# [Stored data entries]
============================================================
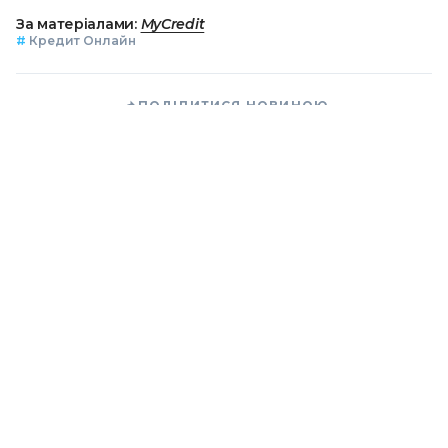
За матеріалами:
MyCredit
#
Кредит Онлайн
ПОДІЛИТИСЯ НОВИНОЮ
Коротко про головне за день в email
розсилці finance.ua
Ваш email
/
/
/
Finance.ua
Всі новини
Кредит&Депозит
Залиште
відгук про MyCredit та отримайте промокод на знижку 90%
РБ ООН збирається на нове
============================================================
# [Task goal]
Each line above must be repeated exactly in the answer, with pictures omitted.

# [Answer to this problem]
За матеріалами:
MyCredit
#
Кредит Онлайн
ПОДІЛИТИСЯ НОВИНОЮ
Коротко про головне за день в email
розсилці finance.ua
Ваш email
/
/
/
Finance.ua
Всі новини
Кредит&Депозит
Залиште
відгук про MyCredit та отримайте промокод на знижку 90%
РБ ООН збирається на нове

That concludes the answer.